Khashuri Municipality (ხაშურის მუნიციპალიტეტი) is a municipality of Georgia, in the region of Shida Kartli. Khashuri municipality is located at 690 meters above sea level. It is bordered on the east and north by Kareli Municipality, on the north by Sachkhere Municipality, on the south and west by Borjomi Municipality, and on the west by Kharagauli Municipality. Area of Khashuri municipality is 585.2 km^{2}. The total length of the boundaries of the municipality is 118 kilometers. Distance from the capital to Khashuri is 120 km, and from the regional center is 47 km. Khashuri Municipality also has a favorable strategic location, as it is located at the crossroads of Eastern, Western and Southern Georgia.
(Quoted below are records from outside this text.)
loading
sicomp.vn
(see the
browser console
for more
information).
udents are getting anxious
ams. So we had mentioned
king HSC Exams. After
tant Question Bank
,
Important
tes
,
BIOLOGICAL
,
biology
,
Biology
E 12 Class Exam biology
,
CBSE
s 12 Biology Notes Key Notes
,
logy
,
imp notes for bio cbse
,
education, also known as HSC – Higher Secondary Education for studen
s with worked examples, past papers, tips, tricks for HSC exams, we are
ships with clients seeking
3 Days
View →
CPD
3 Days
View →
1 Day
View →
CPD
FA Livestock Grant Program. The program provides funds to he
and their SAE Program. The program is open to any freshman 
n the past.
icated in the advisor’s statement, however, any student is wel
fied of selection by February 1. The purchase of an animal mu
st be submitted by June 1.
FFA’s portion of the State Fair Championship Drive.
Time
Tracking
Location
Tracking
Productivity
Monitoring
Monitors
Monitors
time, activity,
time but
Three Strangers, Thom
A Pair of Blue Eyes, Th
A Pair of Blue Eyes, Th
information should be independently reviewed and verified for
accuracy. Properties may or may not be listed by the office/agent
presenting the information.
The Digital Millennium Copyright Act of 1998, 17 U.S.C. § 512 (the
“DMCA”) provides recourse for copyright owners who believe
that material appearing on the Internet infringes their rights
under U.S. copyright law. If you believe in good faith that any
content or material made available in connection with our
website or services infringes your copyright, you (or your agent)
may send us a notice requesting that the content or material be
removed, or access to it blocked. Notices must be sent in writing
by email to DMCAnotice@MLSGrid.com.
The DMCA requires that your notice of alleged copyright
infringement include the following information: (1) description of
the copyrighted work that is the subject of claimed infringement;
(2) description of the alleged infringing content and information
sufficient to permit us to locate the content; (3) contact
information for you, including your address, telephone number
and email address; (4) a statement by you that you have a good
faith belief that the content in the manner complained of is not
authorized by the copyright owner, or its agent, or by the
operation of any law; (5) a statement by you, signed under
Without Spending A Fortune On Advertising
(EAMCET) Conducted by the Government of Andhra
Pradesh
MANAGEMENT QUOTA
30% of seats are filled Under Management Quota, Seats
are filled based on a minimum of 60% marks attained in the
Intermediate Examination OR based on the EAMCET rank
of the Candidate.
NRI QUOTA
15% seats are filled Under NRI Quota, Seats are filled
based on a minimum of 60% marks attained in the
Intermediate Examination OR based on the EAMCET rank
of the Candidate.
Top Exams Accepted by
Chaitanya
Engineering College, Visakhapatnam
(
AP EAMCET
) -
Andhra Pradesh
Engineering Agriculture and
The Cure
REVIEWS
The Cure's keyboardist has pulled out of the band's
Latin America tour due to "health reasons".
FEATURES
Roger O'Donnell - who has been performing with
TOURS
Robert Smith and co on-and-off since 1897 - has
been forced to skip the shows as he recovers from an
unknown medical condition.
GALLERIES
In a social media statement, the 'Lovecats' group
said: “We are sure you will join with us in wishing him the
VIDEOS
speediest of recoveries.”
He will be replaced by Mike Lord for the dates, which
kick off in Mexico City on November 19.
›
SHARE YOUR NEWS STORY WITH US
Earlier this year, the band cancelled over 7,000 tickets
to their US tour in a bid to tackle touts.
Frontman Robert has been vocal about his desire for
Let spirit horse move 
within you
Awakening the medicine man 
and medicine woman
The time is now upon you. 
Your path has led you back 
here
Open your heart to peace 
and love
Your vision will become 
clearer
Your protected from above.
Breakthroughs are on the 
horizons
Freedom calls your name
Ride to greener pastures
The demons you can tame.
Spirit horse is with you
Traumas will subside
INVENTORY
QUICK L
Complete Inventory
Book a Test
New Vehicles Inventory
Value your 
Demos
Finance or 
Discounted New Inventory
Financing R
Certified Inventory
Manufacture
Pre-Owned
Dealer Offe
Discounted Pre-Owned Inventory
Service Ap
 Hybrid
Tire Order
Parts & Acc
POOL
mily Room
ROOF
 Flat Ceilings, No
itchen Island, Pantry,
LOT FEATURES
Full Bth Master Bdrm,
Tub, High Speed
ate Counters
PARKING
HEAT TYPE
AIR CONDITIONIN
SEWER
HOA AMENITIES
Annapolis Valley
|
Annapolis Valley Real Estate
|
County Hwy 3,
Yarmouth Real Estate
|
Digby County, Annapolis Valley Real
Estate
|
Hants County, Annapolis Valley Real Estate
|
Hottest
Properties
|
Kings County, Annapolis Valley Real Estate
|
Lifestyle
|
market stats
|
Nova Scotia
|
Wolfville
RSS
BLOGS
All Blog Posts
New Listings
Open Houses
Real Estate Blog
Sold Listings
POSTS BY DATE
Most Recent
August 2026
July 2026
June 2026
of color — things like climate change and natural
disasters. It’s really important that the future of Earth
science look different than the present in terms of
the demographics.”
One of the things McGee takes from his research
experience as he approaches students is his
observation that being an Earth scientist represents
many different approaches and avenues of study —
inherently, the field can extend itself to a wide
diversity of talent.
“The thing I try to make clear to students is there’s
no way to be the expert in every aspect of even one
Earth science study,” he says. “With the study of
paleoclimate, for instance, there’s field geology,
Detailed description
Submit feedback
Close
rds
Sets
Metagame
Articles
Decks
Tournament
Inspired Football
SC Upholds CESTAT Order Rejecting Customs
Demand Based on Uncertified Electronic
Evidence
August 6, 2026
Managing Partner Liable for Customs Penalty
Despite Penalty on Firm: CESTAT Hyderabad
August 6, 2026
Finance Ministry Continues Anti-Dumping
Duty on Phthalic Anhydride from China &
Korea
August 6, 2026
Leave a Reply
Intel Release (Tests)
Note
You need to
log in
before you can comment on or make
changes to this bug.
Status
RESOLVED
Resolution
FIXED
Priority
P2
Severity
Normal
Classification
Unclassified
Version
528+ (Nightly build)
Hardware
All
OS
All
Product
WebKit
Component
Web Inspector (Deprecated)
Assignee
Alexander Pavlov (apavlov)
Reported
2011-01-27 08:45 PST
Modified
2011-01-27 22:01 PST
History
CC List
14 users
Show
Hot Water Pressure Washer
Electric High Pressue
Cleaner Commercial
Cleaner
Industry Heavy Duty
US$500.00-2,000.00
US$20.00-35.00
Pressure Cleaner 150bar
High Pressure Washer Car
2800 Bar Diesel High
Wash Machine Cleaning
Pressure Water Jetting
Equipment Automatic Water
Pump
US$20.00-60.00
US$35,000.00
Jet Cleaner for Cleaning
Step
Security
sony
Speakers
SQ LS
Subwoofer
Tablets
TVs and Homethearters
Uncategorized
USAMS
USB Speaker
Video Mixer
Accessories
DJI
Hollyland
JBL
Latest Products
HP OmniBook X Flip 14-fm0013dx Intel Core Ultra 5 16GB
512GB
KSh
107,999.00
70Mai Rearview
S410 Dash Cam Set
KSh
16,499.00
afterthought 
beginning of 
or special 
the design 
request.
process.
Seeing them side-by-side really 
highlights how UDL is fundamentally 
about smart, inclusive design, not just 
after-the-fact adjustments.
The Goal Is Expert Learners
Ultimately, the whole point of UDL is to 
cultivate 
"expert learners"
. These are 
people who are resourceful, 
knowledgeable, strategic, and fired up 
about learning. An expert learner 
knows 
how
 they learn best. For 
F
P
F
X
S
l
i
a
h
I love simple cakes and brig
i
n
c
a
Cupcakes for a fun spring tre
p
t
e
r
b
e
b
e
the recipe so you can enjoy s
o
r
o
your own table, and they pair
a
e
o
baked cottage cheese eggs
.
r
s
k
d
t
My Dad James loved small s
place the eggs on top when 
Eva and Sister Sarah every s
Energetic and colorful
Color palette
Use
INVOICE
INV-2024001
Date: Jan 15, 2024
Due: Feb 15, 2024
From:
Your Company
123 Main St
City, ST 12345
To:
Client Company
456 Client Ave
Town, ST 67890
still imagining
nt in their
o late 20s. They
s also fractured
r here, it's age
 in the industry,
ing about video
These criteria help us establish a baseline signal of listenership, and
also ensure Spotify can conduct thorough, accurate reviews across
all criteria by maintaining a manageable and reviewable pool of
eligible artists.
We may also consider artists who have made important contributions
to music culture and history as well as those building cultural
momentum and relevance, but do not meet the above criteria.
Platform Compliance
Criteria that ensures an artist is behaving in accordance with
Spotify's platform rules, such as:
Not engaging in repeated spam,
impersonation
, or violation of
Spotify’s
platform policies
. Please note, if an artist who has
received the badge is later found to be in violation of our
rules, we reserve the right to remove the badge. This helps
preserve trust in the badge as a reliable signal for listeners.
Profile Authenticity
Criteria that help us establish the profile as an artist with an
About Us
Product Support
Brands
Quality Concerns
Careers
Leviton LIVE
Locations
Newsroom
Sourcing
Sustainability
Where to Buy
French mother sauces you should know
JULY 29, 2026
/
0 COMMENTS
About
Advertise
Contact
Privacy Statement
The municipality has a moderately humid subtropical climate. Knows moderately cold winters and warm summers. The main rivers are the Mtkvari and Suramula, which cross the municipality. Vegetation is varied from steppe to subalpine.

The industrial enterprises of the municipality are mainly concentrated in the city of Khashuri. The main fields of agriculture are: farming, viticulture, cattle breeding. The business sector in Khashuri Municipality is mainly represented by construction organizations, industrial organizations and large farming organizations. There are 32 state and 2 non-state general education schools in the municipality, there are libraries, a puppet theater and 3 museums.

==Population==
The representative body of Khashuri Municipality is the Sakrebulo of the municipality, and the executive body is the Board. There are one urban (Khashuri), one Sadabo (Surami) and 11 rural administrative units (Ali, Gomi, Osiauri, Flevi, Kvishkheti, Tsotskhnara, Tskhramukha, Tsaghvli, Tsromi, Khalebi, Khtsisi) in the municipality, which include 84 more villages. The population is up to 65 thousand, most of them live in cities and towns.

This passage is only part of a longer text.